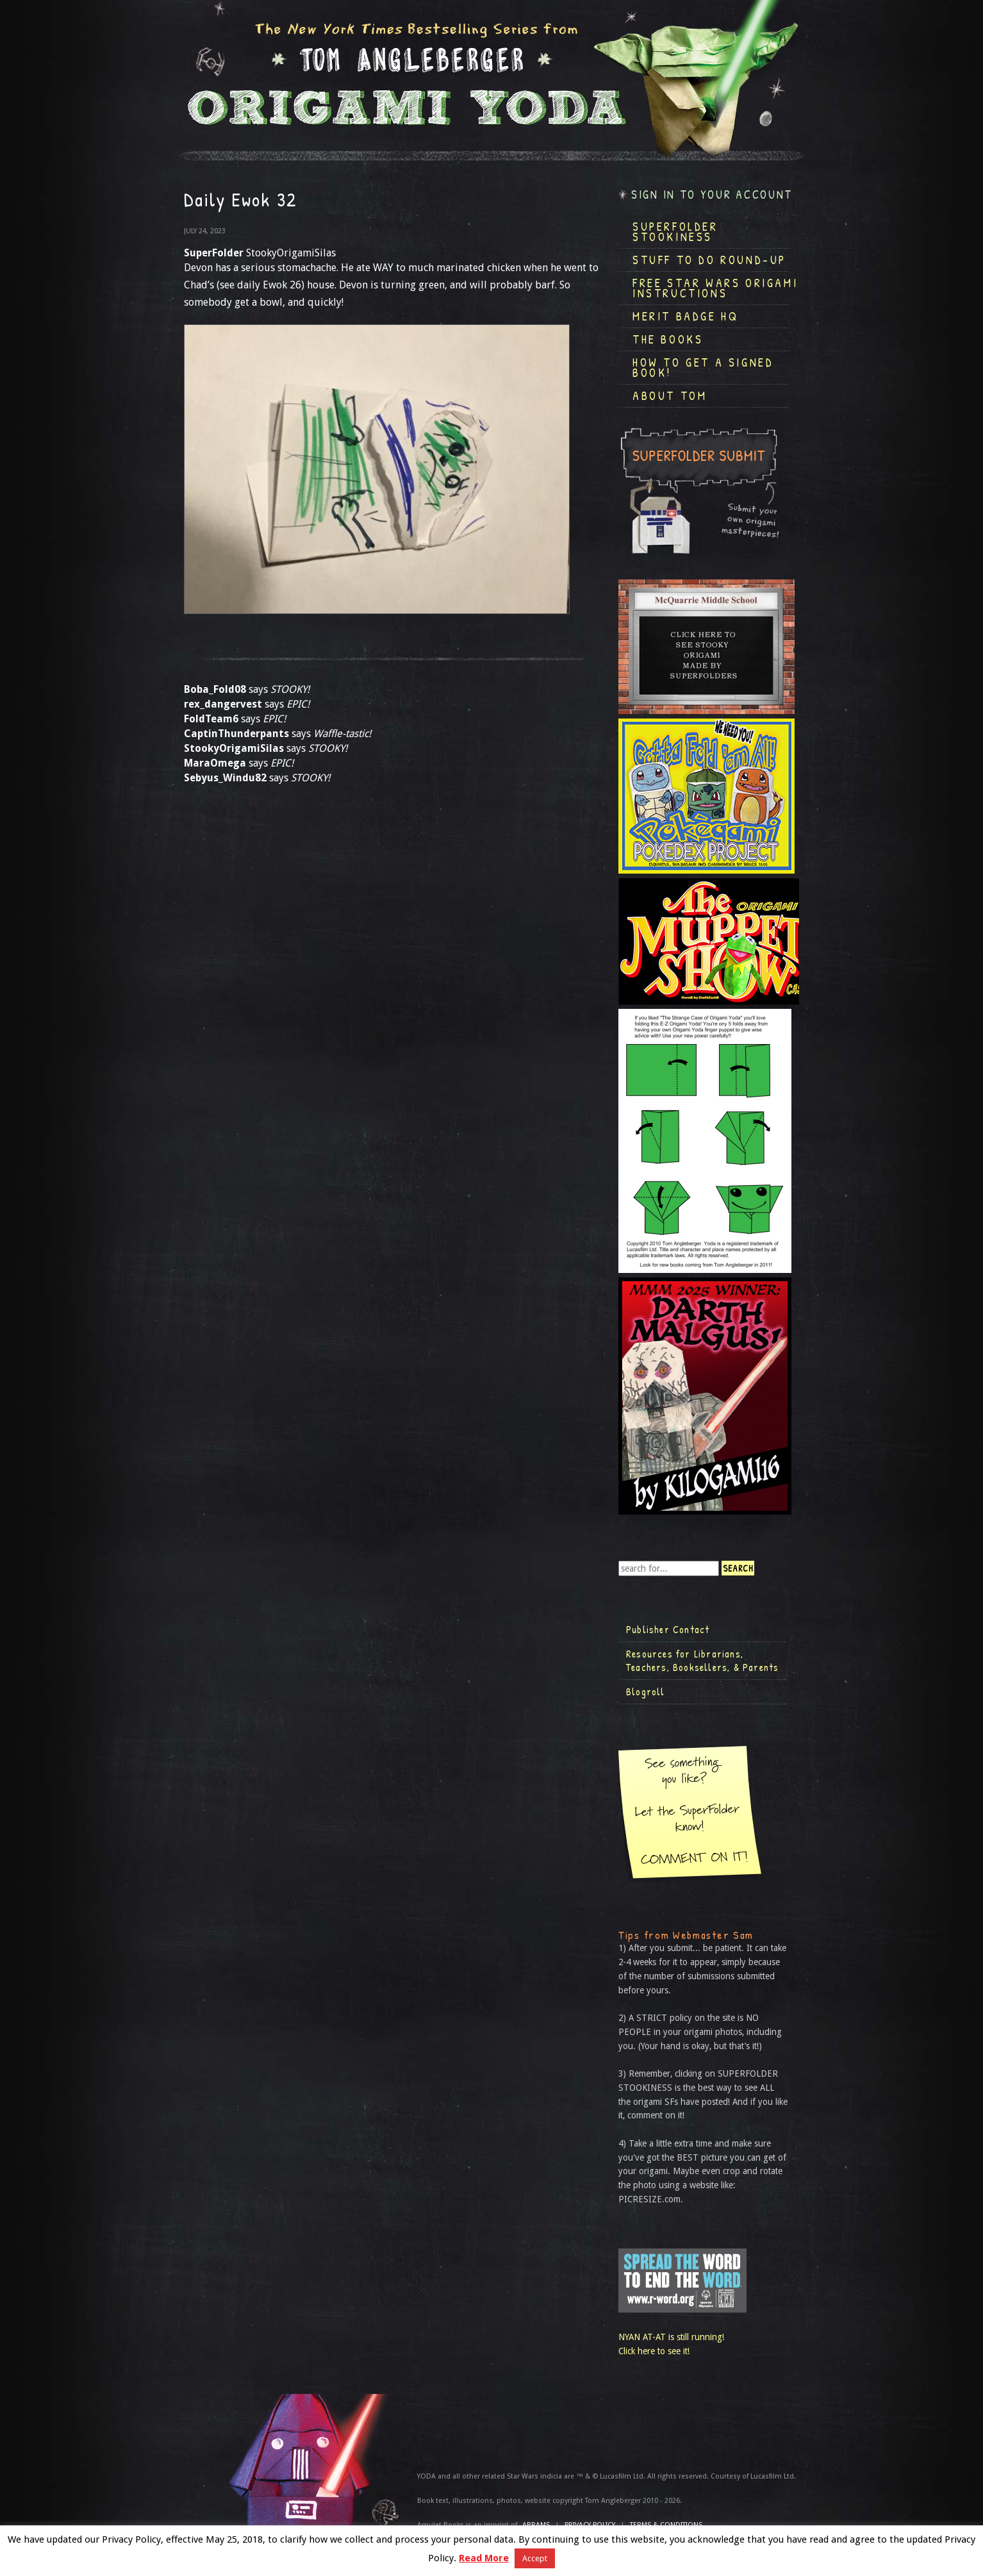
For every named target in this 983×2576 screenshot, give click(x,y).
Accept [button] (534, 2558)
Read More (484, 2558)
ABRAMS (536, 2525)
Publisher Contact (667, 1629)
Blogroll (645, 1691)
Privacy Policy (590, 2525)
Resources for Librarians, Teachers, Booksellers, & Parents (702, 1661)
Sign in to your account (712, 195)
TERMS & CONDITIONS (666, 2525)
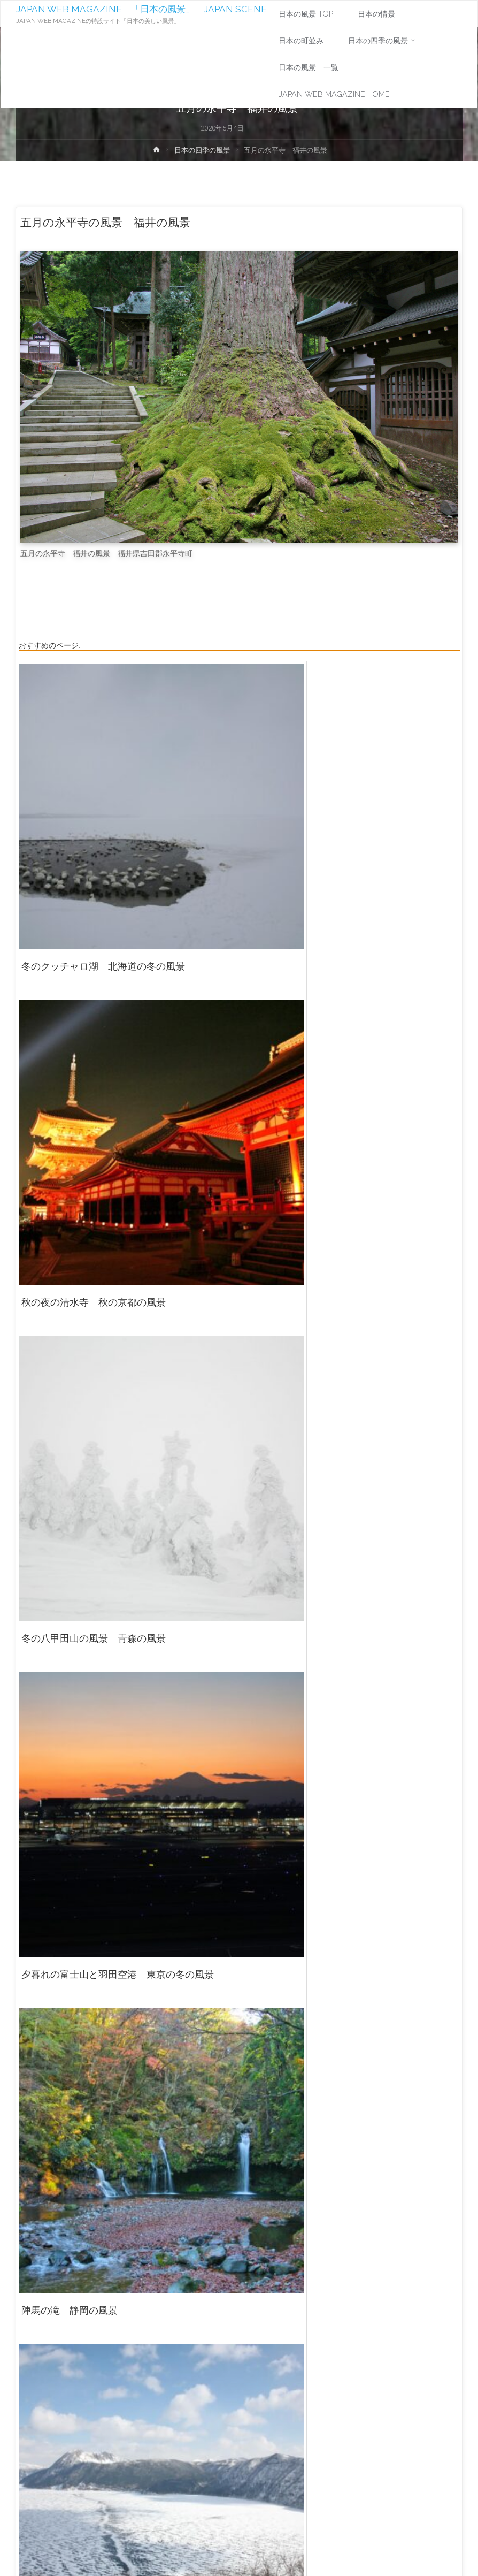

____

● **Task details**
Copy exactly and only this span: the line with "Resources for Librarians, Teachers, Booksellers, &" through the final line of the entries, both ends included, with the pictures left out.

● **Result of this task**
Resources for Librarians, Teachers, Booksellers, & Parents (702, 1661)
Sign in to your account (712, 195)
TERMS & CONDITIONS (666, 2525)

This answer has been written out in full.